Impetigo is a superficial skin infection caused by staphylococci or streptococci. This is the most common bacterial dermatitis, especially among children, and is highly contagious, and it becomes more active during the summer, as impetigo pathogens are highly transmitted through close direct contact and in a high-temperature environment.
In the summer, dermatologists often notice small epidemics of impetigo, especially in crowded places – such as, for example, camp sites or holiday camps. The following factors contribute to the transmission of infection:
- environment
- high temperature;
- high humidity;
- crowding of people;
- poor hygiene.
Personal features
- poor nutrition;
- compromised immunity;
- the presence of concomitant and debilitating diseases;
- preceding or concurrent systemic therapy with antibiotics, corticosteroids, immunosuppressive or anticancer drugs.
Clinical characteristics and features of the course of impetigo
From the point of view of the clinic, impetigo can be divided into two different forms: impetigo contagious (or vulgar) and impetigo bullous. The first form can be caused by staphylococci or streptococci, or both. The second form is always caused only by staphylococci. Bacteria synthesize exotoxins, which cause true acantholysis of keratinocytes of the upper layer of the epidermis, followed by the development of vesicles and blisters.
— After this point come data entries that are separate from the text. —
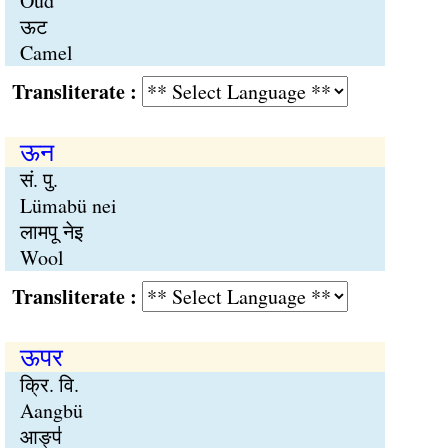
Oud
ऊट
Camel
Transliterate :
ऊन
सं. पु.
Lümabü nei
लामपू नेइ
Wool
Transliterate :
ऊपर
क्रि. वि.
Aangbü
आङ्प॑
Contagious impetigo is initially characterized by the appearance of one or more small, rounded vesicles that contain clear fluid and are surrounded by an erythematous rim. Due to their superficial localization, these vesicles may open, leading to erosions, or they may remain intact. However, their contents become purulent and a pustule develops. Then both erosion and pustules dry out, turning into crusts. The rinds are rather thick, close-fitting and have a characteristic yellowish tint, reminiscent of the color of honey. When the crust is removed, a moist, bright red, erythematous-erosive surface is exposed.
Typical localization of impetigo – exposed surfaces of the body, especially the nose, cheeks, lips and chin. The occluded areas can then be attacked by autoinoculation.
Typical manifestations of impetigo and possible complications
Bullous impetigo presents as isolated vesicles and/or blisters that spread over the trunk and skin folds. These lesions are round, often very large, flaccid, containing a clear fluid that is initially serous and then becomes purulent. The lesions may be accompanied by mild erythema. Both forms of impetigo are characterized by mild itching.
The general condition of the patient with impetigo is quite good, only with diffuse infections fever can sometimes be observed. Both forms of impetigo may resolve spontaneously within a few weeks. With adequate therapy, the duration of the disease is 5-10 days.
The lesions heal without leaving scars. Temporary hyper- or hypopigmentation may persist for several weeks.
Complications (lymphangitis, purulent lymphadenitis, erysipelas, septicemia) are extremely rare. Acute glomerulonephritis, although now less common than in the past, nevertheless remains a severe complication. It usually occurs 3-4 weeks after the onset of lesions on the skin and is initially characterized by proteinuria and microhematuria.
Relapses of impetigo are possible if bacterial foci are not adequately eradicated in the patient and in his immediate environment.
Modern view on the treatment of impetigo
Rapid diagnosis and adequate therapy limit the spread of infection. The patient must be isolated until recovery, ensure that he uses individual personal and bed linen.
In the early stages and in localized impetigo, treatment with a topical antibiotic may be sufficient and should be used for no longer than 14 days to avoid the development of resistant bacteria. Applications with mupirocin, treatment of foci with fusidic acid are effective. With bullous impetigo, gentamicin sulfate in the form of a cream is indicated, but this drug cannot be used systemically at the same time. Benzoyl peroxide can be used successfully as a cleansing agent to prevent relapses (2-3 washes or baths per week).
Thus, the prudent and balanced prescription of antibiotics, as well as the observance of preventive measures for impetigo, contribute to the patient's speedy recovery without the risk of complications.